第16章 放翁诗魂(2/2)

这里的生活看似闲适,日与乡邻往来,课读子孙,泛舟湖上。他写下大量描写田园风光与村居琐事的诗篇,笔触时而清新自然,如“山重水复疑无路,柳暗花明又一村”;时而幽默诙谐,自嘲为“放翁”。

然而,在这看似平静的湖面之下,是更加汹涌的暗流。一次,他与几位乡老在湖畔饮酒,席间有人谈及临安近日的歌舞升平,一位老翁醉后唏嘘:“如今这日子,安稳便是福气,还提那些打打杀杀作甚?”

陆游闻言,持杯的手停在半空,良久,他将杯中酒缓缓洒在地上,声音低沉却清晰:“诸君可知,这镜湖之水,为何如此之咸?”

众人不解。

陆游望向北方,目光悠远:“因这水中,混着北地遗民之泪,混着我大宋将士之血!我陆游在此饮酒,每一口,都尝得出那腥咸之味!”

席间顿时一片死寂。所有人都感受到了那平静外表下,火山般炽热的情感。

四、 示儿悲歌

岁月无情地流逝。嘉定二年的冬天,山阴格外寒冷。八十五岁的陆游,病卧在风月轩的榻上,已然灯枯油尽。他知道,自己的大限将至。

儿孙们环绕榻前,低声啜泣。陆游的神智却异常清明。他一生起伏,宦海沉浮,诗名满天下,却始终有一个终极的遗憾,如同烙印,深深刻在灵魂深处。

他用尽最后的力气,示意子聿取来纸笔。他的手颤抖得厉害,几乎无法握笔。子聿含泪替他铺纸研墨。

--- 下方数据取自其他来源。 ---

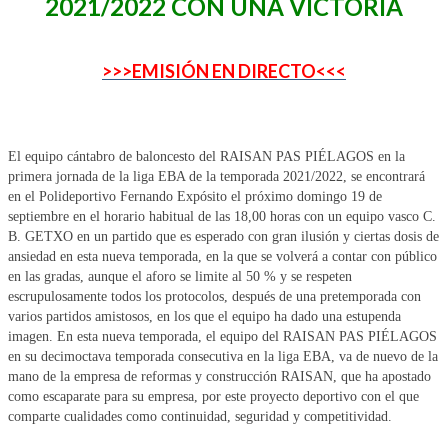
2021/2022 CON UNA VICTORIA
>>>EMISIÓN EN DIRECTO<<<
El equipo cántabro de baloncesto del RAISAN PAS PIÉLAGOS en la
primera jornada de la liga EBA de la temporada 2021/2022, se encontrará
en el Polideportivo Fernando Expósito el próximo domingo 19 de
septiembre en el horario habitual de las 18,00 horas con un equipo vasco C.
B. GETXO en un partido que es esperado con gran ilusión y ciertas dosis de
ansiedad en esta nueva temporada, en la que se volverá a contar con público
en las gradas, aunque el aforo se limite al 50 % y se respeten
escrupulosamente todos los protocolos, después de una pretemporada con
varios partidos amistosos, en los que el equipo ha dado una estupenda
imagen. En esta nueva temporada, el equipo del RAISAN PAS PIÉLAGOS
en su decimoctava temporada consecutiva en la liga EBA, va de nuevo de la
mano de la empresa de reformas y construcción RAISAN, que ha apostado
como escaparate para su empresa, por este proyecto deportivo con el que
comparte cualidades como continuidad, seguridad y competitividad.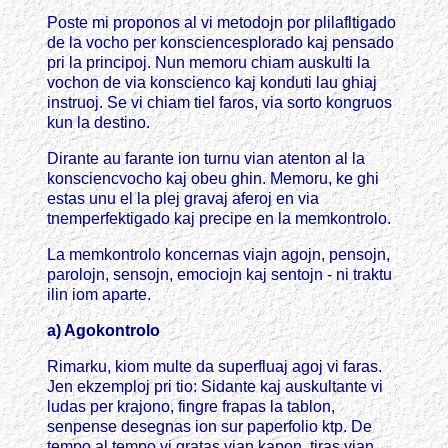
Poste mi proponos al vi metodojn por plilafltigado
de la vocho per konsciencesplorado kaj pensado
pri la principoj. Nun memoru chiam auskulti la
vochon de via konscienco kaj konduti lau ghiaj
instruoj. Se vi chiam tiel faros, via sorto kongruos
kun la destino.
Dirante au farante ion turnu vian atenton al la
konsciencvocho kaj obeu ghin. Memoru, ke ghi
estas unu el la plej gravaj aferoj en via
tnemperfektigado kaj precipe en la memkontrolo.
La memkontrolo koncernas viajn agojn, pensojn,
parolojn, sensojn, emociojn kaj sentojn - ni traktu
ilin iom aparte.
a) Agokontrolo
Rimarku, kiom multe da superfluaj agoj vi faras.
Jen ekzemploj pri tio: Sidante kaj auskultante vi
ludas per krajono, fingre frapas la tablon,
senpense desegnas ion sur paperfolio ktp. De
tempo al tempo vi gratas vian kapon, tiras vian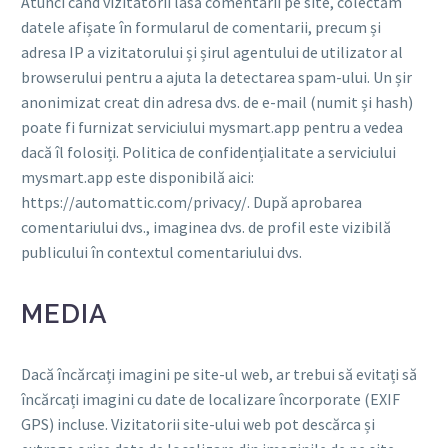
Atunci când vizitatorii lasă comentarii pe site, colectăm
datele afișate în formularul de comentarii, precum și
adresa IP a vizitatorului și șirul agentului de utilizator al
browserului pentru a ajuta la detectarea spam-ului. Un șir
anonimizat creat din adresa dvs. de e-mail (numit și hash)
poate fi furnizat serviciului mysmart.app pentru a vedea
dacă îl folosiți. Politica de confidențialitate a serviciului
mysmart.app este disponibilă aici:
https://automattic.com/privacy/. După aprobarea
comentariului dvs., imaginea dvs. de profil este vizibilă
publicului în contextul comentariului dvs.
MEDIA
Dacă încărcați imagini pe site-ul web, ar trebui să evitați să
încărcați imagini cu date de localizare încorporate (EXIF
GPS) incluse. Vizitatorii site-ului web pot descărca și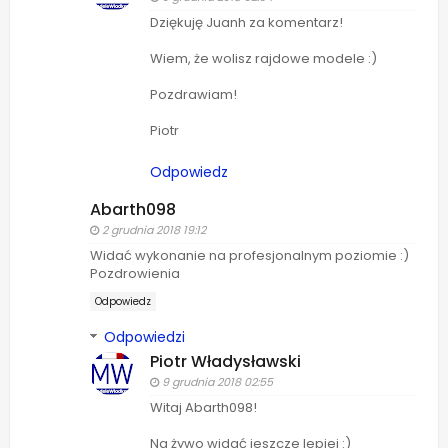
Dziękuję Juanh za komentarz!
Wiem, że wolisz rajdowe modele :)
Pozdrawiam!
Piotr
Odpowiedz
Abarth098
2 grudnia 2018 19:12
Widać wykonanie na profesjonalnym poziomie :)
Pozdrowienia
Odpowiedz
Odpowiedzi
Piotr Władysławski
9 grudnia 2018 02:55
Witaj Abarth098!
Na żywo widać jeszcze lepiej :)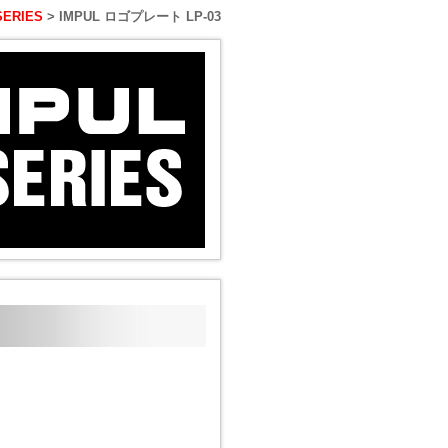
SERIES
> IMPUL ロゴプレート LP-03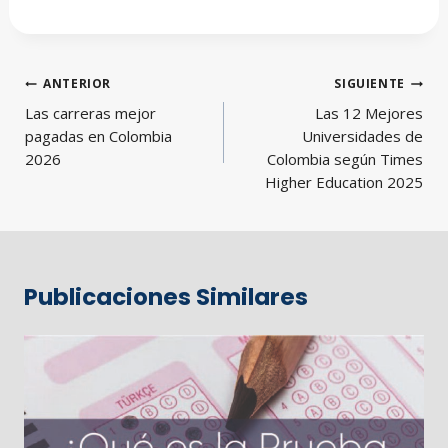
Navegación
ANTERIOR
SIGUIENTE
de
Las carreras mejor
Las 12 Mejores
entradas
pagadas en Colombia
Universidades de
2026
Colombia según Times
Higher Education 2025
Publicaciones Similares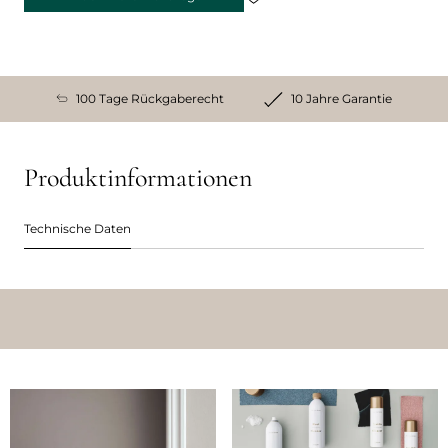
100 Tage Rückgaberecht
10 Jahre Garantie
Produktinformationen
Technische Daten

陆游挣扎着,用那枯槁的手,一笔一划,在纸上写下他一生中最后一首诗,也是他留给这个世界最后的、最沉痛的遗嘱:

“死去元知万事空,但悲不见九州同。

王师北定中原日,家祭无忘告乃翁。”

写到最后一句,他的手已无力抬起,那“翁”字的最后一笔,拖得长长的,带着无尽的不甘与期盼。

他掷下笔,长长地、深深地吸了最后一口气,目光仿佛穿透了屋顶,穿透了江南的阴云,直抵那片他魂牵梦萦、却终生未能再踏足的中原故土。

然后,他闭上了眼睛。

风月轩内,哭声震天。窗外,镜湖的水,依旧沉默地流淌着,映照着这个“但悲不见九州同”的灵魂,带着他永恒的遗恨,汇入历史的长河。放翁已逝,诗魂不朽。那北定中原的梦,连同他那近万首饱含血泪的诗篇,一起成为了这个时代最悲壮、也最执着的回响。